MAF pilot David Petersen had just landed in Goma, eastern Democratic Republic of the Congo (DRC), with a wildlife conservation team. Shortly after his passengers had disembarked, David was approached by some gentlemen from Michigan who had been stranded. Their flight from Goma to Kisangani had been canceled, and there wouldn’t be another one for several days.

These men were with Genesis Waters, a ministry that provides clean water solutions and the living water of Jesus Christ for unreached people around the world.

“We were able to quickly charter our flights to Kisangani and back to Goma, and we worked with MAF’s US office to quickly and efficiently pay for the flights,” said Ken Watkins, president of Genesis Waters.

Photo by Ken Watkins, Genesis Waters.

A long delay would have greatly limited the amount of work the team could accomplish given their short time in the country. But David was able to fly them 310 miles into the forest along with all their supplies. From Kisangani, they took canoes and went to villages up and down the river.

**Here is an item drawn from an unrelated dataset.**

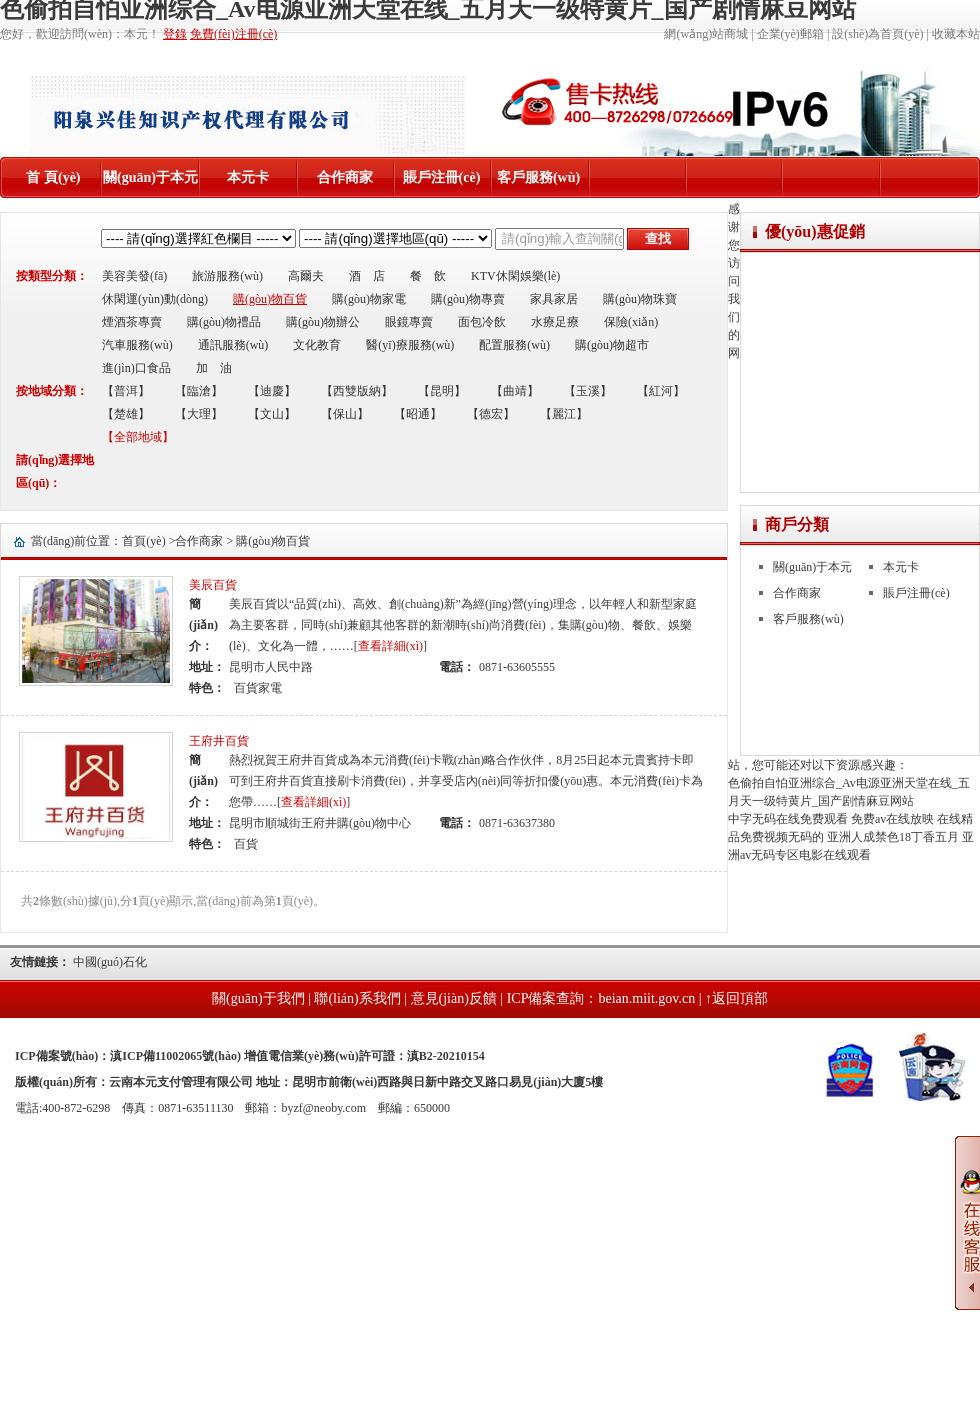 This screenshot has height=1410, width=980. What do you see at coordinates (640, 299) in the screenshot?
I see `購(gòu)物珠寶` at bounding box center [640, 299].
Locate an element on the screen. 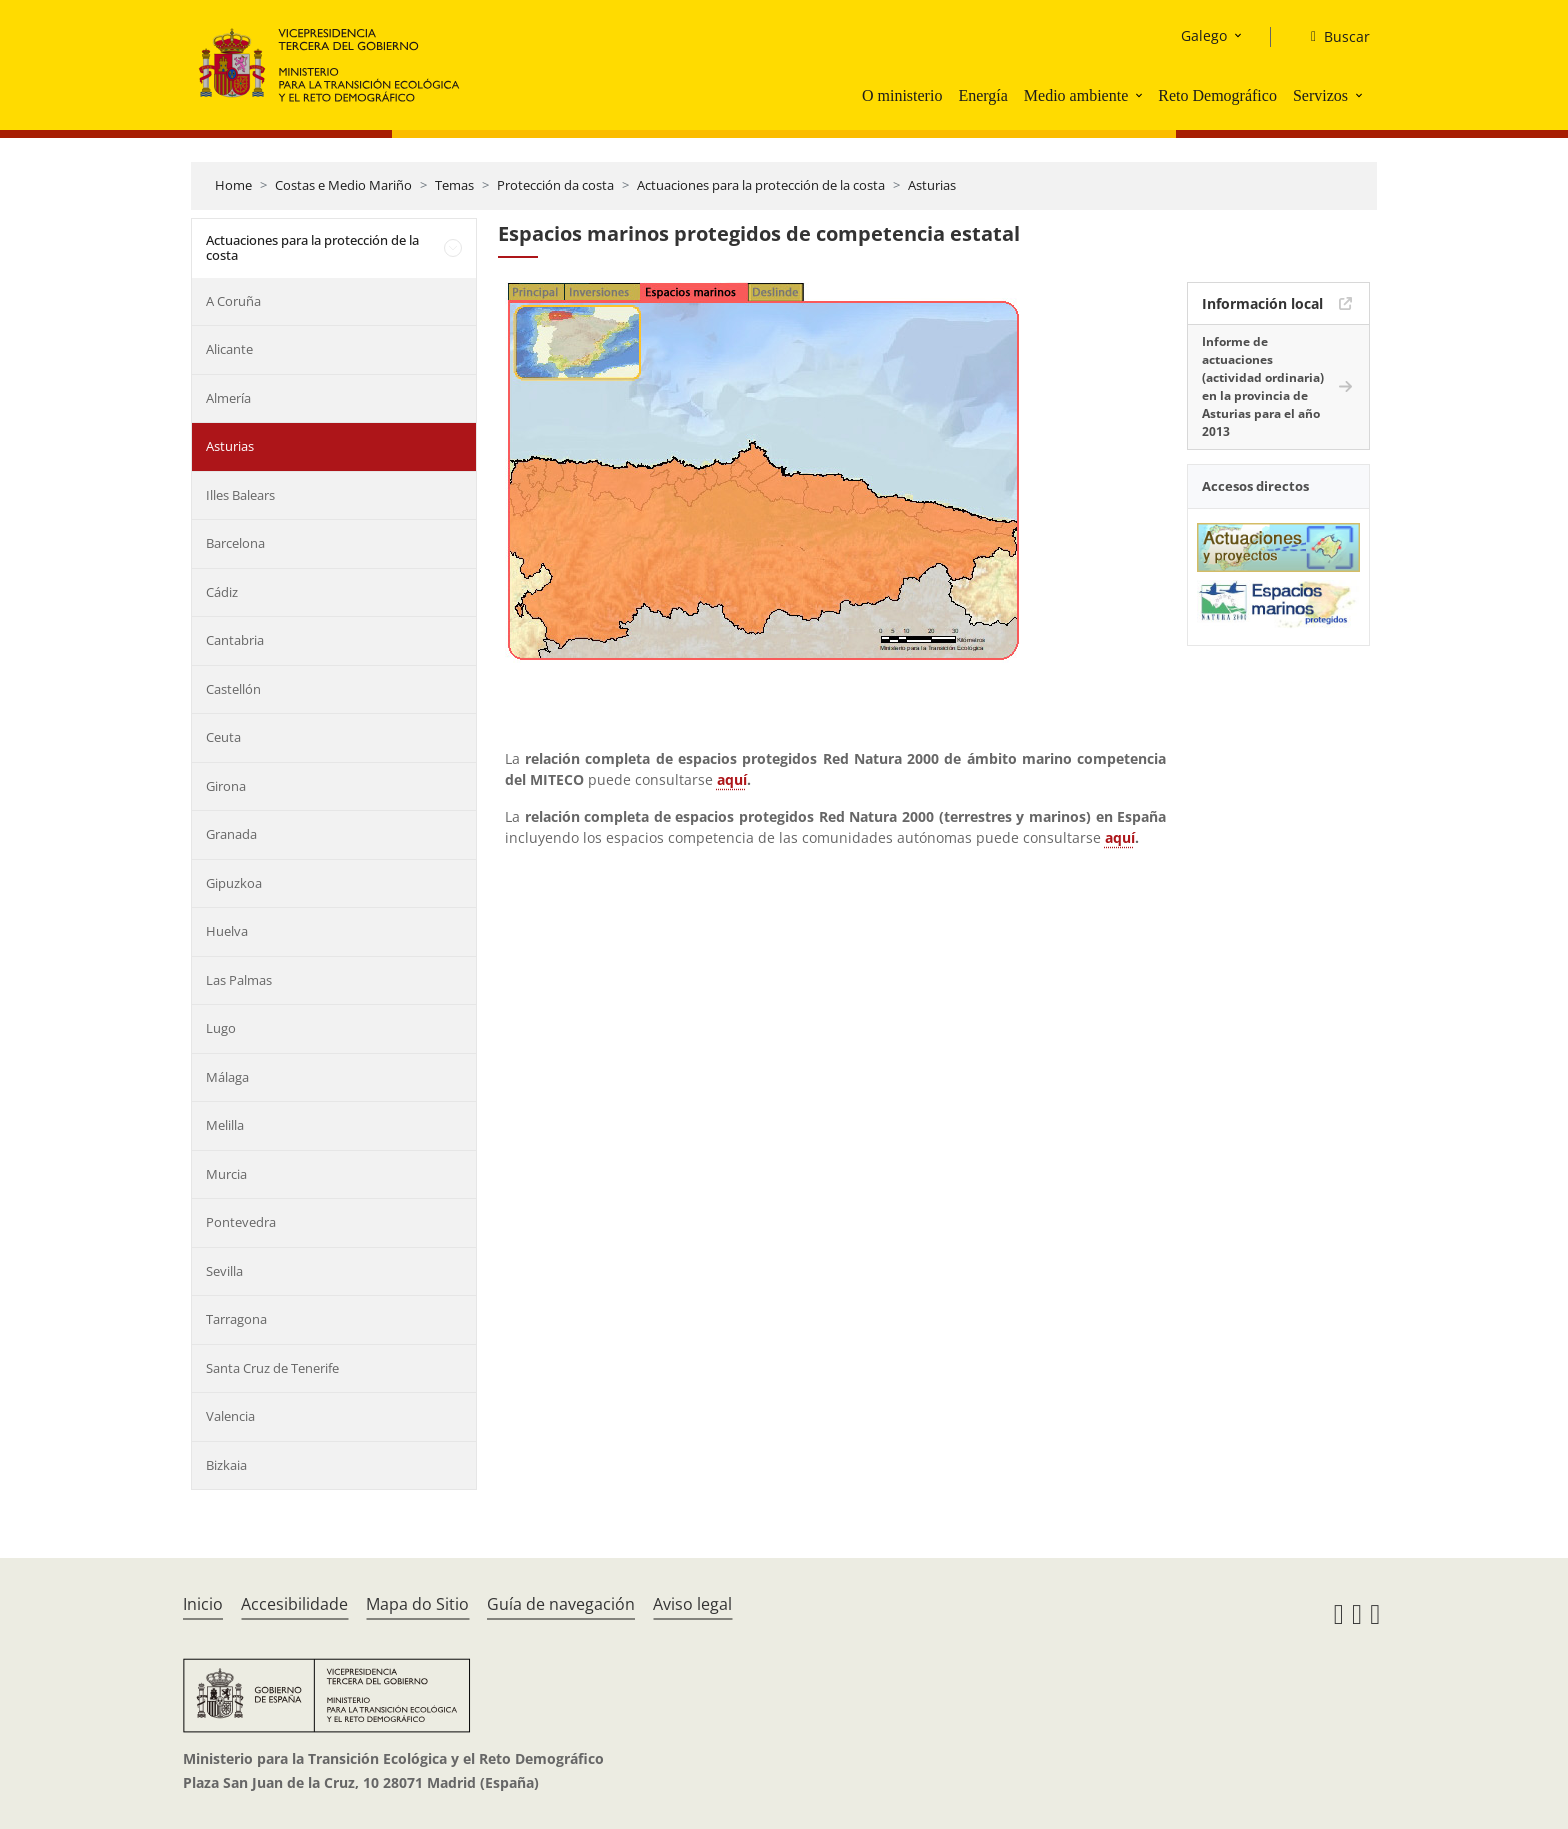 Image resolution: width=1568 pixels, height=1829 pixels. Lugo is located at coordinates (221, 1028).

“We distributed 100 water filtration kits that can be mounted on buckets to provide a simple household filtration system. We also distributed 150 solar powered audio Bibles in both the French and Lingala languages,” said Ken. “This work would not have been possible without the assistance of MAF!”


Another recent flight popped up suddenly due to the deteriorating security situation. David explained that there are more than seven active rebel/militia groups in their operational area, and it can be discouraging at times.

“On my journey into missions a wise person told me, ‘The easy places are taken.’ He meant that we as missionaries going purposefully to the more broken and remote areas were bound to face difficulty—and that difficulty is evident here every day,” said David.

Last April a rebel group crossed the river and attacked the village of Lolwa, which is home to a Christian mission station and hospital.

“I got the call and flew in the next morning to evacuate the medical missionary family and a few others,” said David. From his vantage point in the sky, David could see the roads for miles in either direction were lined with people fleeing into the forest. They were joining the other 5,000,000 displaced people in Congo.


Along with the occasional unexpected or urgently needed flight, there are MAF EDRC’s regularly scheduled flights. MAF’s air-bridge shuttles take place three days a week, providing safe transport for around 1,000 people a month over dangerous areas.

An MAF air-bridge flight takes passengers from Bunia to Beni in the DRC. Photo by Lemuel Malabuyo.

David says these shuttles are “the only reliable form of safe transportation over the many armed groups that lurk in the forest and along the muddy, winding dirt roads.”

One day he was checking his manifest to see who would be on the shuttle. He smiled when saw that his passengers were made up of Bible translators, Samaritan’s Purse workers, national doctors, national pastors, war reconciliation ministry team members, various DRC government personnel, a Christian radio station operator, and more.

“In total 83 people were able to continue various ministries and tasks thanks to these small aircraft,” said David. “Despite the many schemes of the evil one to destabilize this region, the Lord is at work!”